14 Designers Rethink Plastic Waste for PlasticScene at London Design Week

The exhibition, curated by James Shaw and Modern Design Review, showcases contemporary design objects that creatively reimagine the often-wasted material

When James Shaw graduated from London's Royal College of Art in 2013, he built an extruding gun that could transform plastic waste into thick, gooey strands, squeezed out like toothpaste from a tube into the object of his choice.

"It was basically like a toaster and a drill taped together," the London-based designer jokes of the crude original. "Now I'm on my third version, and they're getting a bit more professional. It allows me to work with plastics in these big scales."

A chair and table by Dirk Vander Kooij, right, with a coat rack and magazine stand by Silo Studio, created in collaboration with the Wealdstone Youth Workshop.

Photo: Peter Guenzel

From the post-consumer polyethylene he gets for free from a recycling factory ("it's their waste—the stuff that falls out the side of the machine," he explains), Shaw has made everything from gooey side tables and consoles to a slightly wonky tureen.

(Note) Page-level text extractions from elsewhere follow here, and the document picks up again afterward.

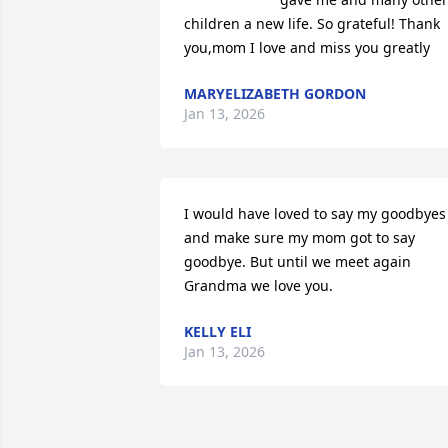
children a new life. So grateful! Thank 
you,mom I love and miss you greatly
MARYELIZABETH GORDON
Jan 13, 2026
I would have loved to say my goodbyes 
and make sure my mom got to say 
goodbye. But until we meet again 
Grandma we love you.
KELLY ELI
Jan 13, 2026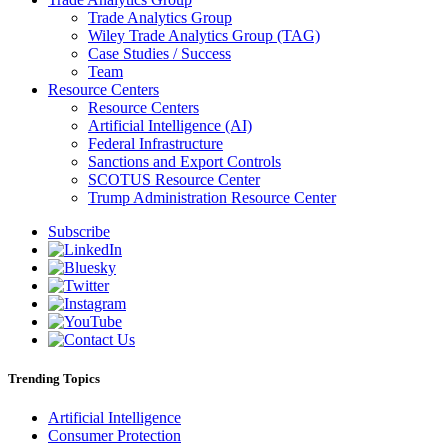
Trade Analytics Group
Wiley Trade Analytics Group (TAG)
Case Studies / Success
Team
Resource Centers
Resource Centers
Artificial Intelligence (AI)
Federal Infrastructure
Sanctions and Export Controls
SCOTUS Resource Center
Trump Administration Resource Center
Subscribe
Trending Topics
Artificial Intelligence
Consumer Protection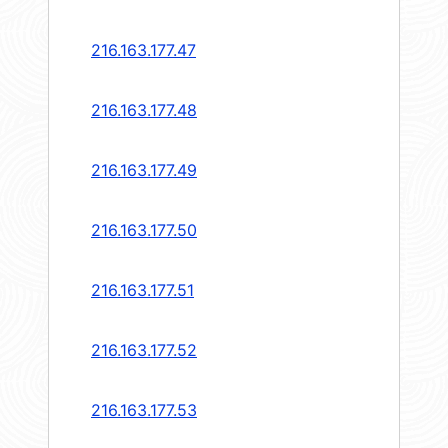
216.163.177.47
216.163.177.48
216.163.177.49
216.163.177.50
216.163.177.51
216.163.177.52
216.163.177.53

This year, in addition to showing works at Decorex (in "Future Heritage," curated by journalist Corinne Julius) and Why Materials Matter (a group show curated by Ma_tt_er in the Brompton Design District), he's taken on a new role: curator. In a space adjacent to Tom Dixon's Coal Office, Shaw, in collaboration with Laura Houseley, editor-in-chief ofModern Design Review,has organizedPlasticScene, which presents works by 14 experimental design firms working with plastic waste.

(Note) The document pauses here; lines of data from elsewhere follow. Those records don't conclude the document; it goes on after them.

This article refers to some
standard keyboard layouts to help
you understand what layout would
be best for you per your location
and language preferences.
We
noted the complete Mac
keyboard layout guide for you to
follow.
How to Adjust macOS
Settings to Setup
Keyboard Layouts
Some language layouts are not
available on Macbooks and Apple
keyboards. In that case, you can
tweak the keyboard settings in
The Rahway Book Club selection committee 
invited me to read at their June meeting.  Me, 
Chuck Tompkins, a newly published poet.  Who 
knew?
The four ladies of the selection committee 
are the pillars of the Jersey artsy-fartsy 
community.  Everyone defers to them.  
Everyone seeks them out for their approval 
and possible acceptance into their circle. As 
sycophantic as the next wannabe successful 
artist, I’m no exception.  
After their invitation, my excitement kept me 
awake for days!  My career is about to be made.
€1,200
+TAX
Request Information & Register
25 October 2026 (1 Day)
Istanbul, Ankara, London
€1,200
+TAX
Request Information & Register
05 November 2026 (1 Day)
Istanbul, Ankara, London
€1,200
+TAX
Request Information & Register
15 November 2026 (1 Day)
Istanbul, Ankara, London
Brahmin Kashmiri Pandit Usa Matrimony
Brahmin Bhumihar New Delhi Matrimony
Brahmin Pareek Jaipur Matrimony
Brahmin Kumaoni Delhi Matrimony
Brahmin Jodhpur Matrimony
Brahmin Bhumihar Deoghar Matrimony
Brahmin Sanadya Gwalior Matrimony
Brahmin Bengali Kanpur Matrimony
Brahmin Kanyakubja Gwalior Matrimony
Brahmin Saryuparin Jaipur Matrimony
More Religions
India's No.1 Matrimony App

Plastic Baroque stool by James Shaw.

Photo: Peter Guenzel

总部位于阿姆斯特丹Dirk范德Kooij设计用他独特的machinery to turn waste plastics—in this case, old CDs—into a dazzling table that almost resembles mother of pearl. Brooklyn studio Chen Chen & Kai Williams uses plastic bags, reclaimed from the recycling center next to its studio, to cover the outside of side tables made from the plastic offcuts of its other work. In Paris, Wendy Andreu turns discarded polyester shoelaces (too small to be used) into tapestry. And Londoner Max Lamb assembles scrap polystyrene into sculptural chairs.

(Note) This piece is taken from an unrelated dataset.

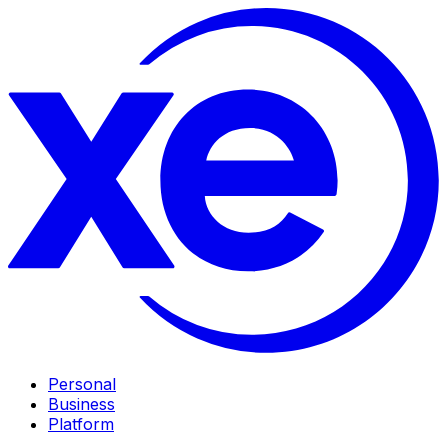
Personal
Business
Platform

A reclaimed polycarbonate chandelier by Dirk Vander Kooij hangs above a tapestry by Wendy Andreu, a waste nylon powder bench by Studio Ilio, and a Scrap Poly chair by Max Lamb.

Photo: Peter Guenzel

The common thread—beyond the materiality—is a process- rather than product-driven approach. These designers aren't creating more easy-to-like plastic objects for living, stamped out en masse, but rather approaching the material with curiosity, taking a craft ethos to the industrial material. By making limited-edition, one-of-a-kind objects, they are further combatting notions about what constitutes waste.